Features - OnLine

Film Review

Redford, Pitt Make ‘Spy Game’ Masterful

By Becca Parson (Dec. 4, 2001)

"Spy Game," a thriller partly set in the Langley CIA headquarters, is a masterful spy movie that relies on an exciting plot, great performances from the actors, and for once in an action movie, good dialogue instead of overdone special effects. 

Robert Redford plays experienced CIA operative Nathan Muir who is about to retire when he is told that his protegé, Tom Bishop (Brad Pitt), has been arrested by the Chinese for espionage and is set to be executed in 24 hours. The problem is that Bishop is now a rogue agent, and was not working with the CIA when he broke into a Chinese prison. Muir is called to a meeting of his superiors to provide background information for them on Bishop. Here he discovers that they are grilling him not to save Bishop, but to find an excuse to let him be executed because the U.S. government does not want to disrupt trade negotiations with the Chinese government.

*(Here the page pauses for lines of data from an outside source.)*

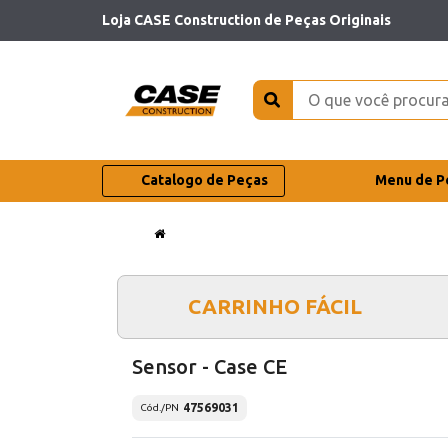
Loja CASE Construction de Peças Originais
Catalogo de Peças
Menu de P
CARRINHO FÁCIL
Sensor - Case CE
47569031
Cód./PN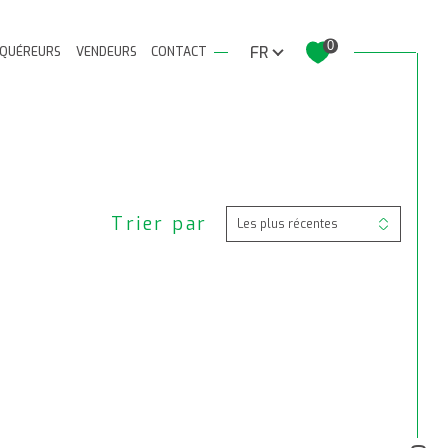
Langue
0
FR
QUÉREURS
VENDEURS
CONTACT
Trier par
Filtrer
Les plus récentes
Réinitialiser les filtres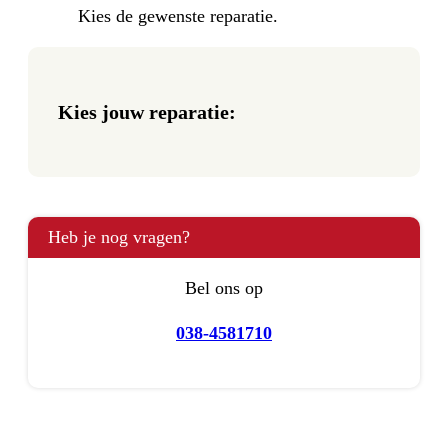
Kies de gewenste reparatie.
Kies jouw reparatie:
Heb je nog vragen?
Bel ons op
038-4581710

During it all, Muir is making phone calls attempting to rescue his friend, even making some of the calls in the presence of his superiors. This, flashbacks to Muir and Bishop’s previous missions, and jumps around to locations around the globe make this a complicated movie. It manages to stay together, though, through on-screen titles stating the current location, and well-written dialogue. Exciting action sequences don’t hurt, either. A smart movie, it brings up the ethical questions of people lost in missions as expendable "assets" and betrayal as a measure necessary to succeed, leaving you wondering what it is Muir and Bishop really believe under all their cool bravado and professed indifference toward those "assets."